Segment Start: DATA EXTRACT
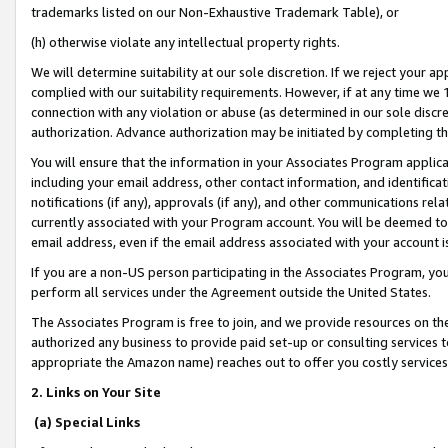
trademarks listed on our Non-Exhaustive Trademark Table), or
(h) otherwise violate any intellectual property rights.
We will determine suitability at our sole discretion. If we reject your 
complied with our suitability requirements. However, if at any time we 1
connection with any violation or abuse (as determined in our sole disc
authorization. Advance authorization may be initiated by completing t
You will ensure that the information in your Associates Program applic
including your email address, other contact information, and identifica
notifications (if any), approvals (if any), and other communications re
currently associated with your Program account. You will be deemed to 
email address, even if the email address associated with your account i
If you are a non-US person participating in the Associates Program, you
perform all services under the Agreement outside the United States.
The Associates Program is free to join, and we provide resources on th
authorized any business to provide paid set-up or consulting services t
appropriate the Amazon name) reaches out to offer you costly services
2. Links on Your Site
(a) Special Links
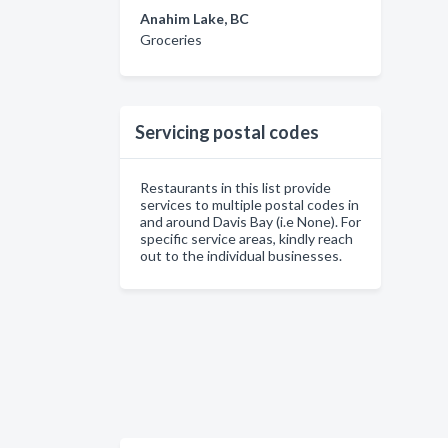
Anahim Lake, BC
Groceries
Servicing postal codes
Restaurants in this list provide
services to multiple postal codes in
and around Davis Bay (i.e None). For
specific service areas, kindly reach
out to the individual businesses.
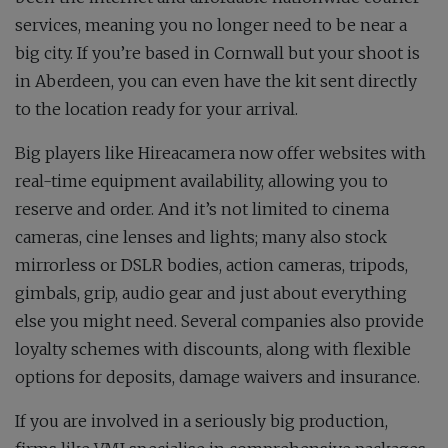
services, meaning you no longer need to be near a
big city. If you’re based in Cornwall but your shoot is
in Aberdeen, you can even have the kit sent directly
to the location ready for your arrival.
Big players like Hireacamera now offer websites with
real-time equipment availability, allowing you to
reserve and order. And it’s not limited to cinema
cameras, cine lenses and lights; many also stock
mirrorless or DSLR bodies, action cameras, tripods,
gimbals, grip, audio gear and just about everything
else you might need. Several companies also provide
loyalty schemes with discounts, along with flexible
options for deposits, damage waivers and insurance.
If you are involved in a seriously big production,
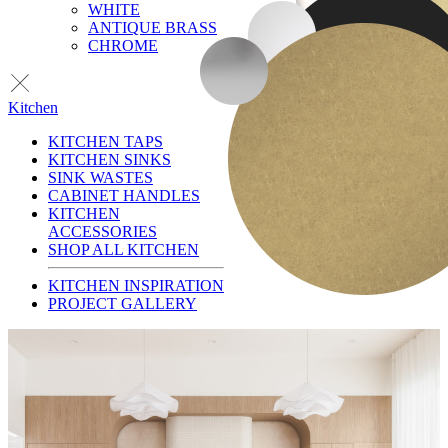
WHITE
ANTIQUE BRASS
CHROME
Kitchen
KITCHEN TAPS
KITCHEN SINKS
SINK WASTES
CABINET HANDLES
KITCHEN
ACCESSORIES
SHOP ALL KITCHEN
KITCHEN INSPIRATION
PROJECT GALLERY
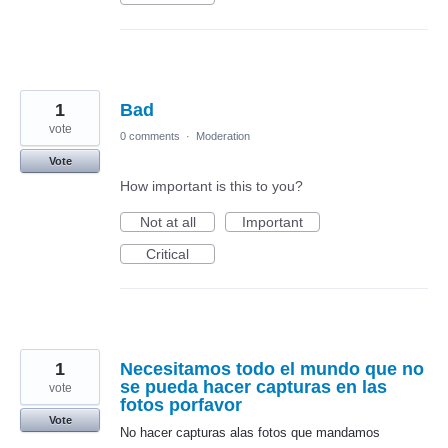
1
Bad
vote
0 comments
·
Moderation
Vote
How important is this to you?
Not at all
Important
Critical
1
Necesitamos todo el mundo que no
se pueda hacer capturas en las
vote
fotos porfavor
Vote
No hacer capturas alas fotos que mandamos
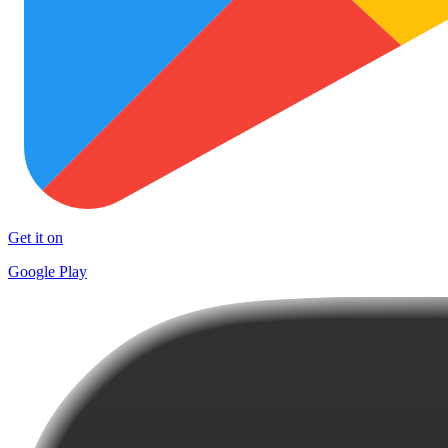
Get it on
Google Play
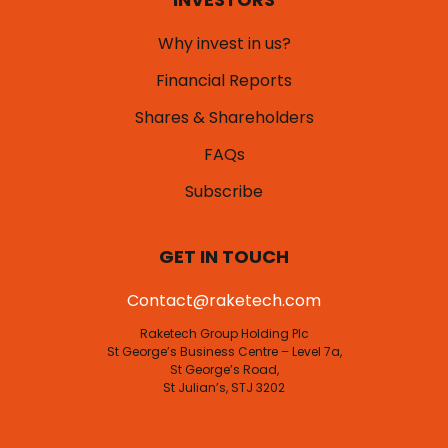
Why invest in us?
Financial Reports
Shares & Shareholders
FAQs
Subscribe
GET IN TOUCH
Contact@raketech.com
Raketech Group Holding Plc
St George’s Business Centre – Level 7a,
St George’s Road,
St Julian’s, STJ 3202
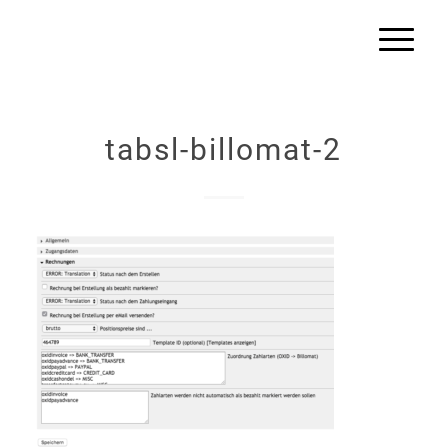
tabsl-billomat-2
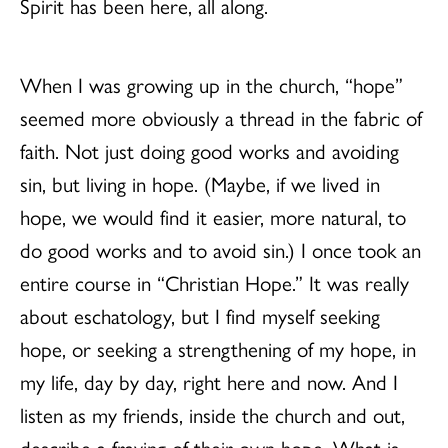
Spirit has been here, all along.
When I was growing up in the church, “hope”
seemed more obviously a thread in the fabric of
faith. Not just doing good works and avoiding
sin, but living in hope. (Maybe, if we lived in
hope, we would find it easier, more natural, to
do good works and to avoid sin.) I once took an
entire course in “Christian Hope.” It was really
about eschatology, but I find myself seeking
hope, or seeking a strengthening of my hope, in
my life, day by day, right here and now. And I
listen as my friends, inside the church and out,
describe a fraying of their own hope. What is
Segment End: DATA EXTRACT
ABOUT THIS TASK :: Whenever the word "Associates" occurs in a line above, copy that line.

ANSWER TO THIS EXERCISE ::
You will ensure that the information in your Associates Program applic
If you are a non-US person participating in the Associates Program, you
The Associates Program is free to join, and we provide resources on th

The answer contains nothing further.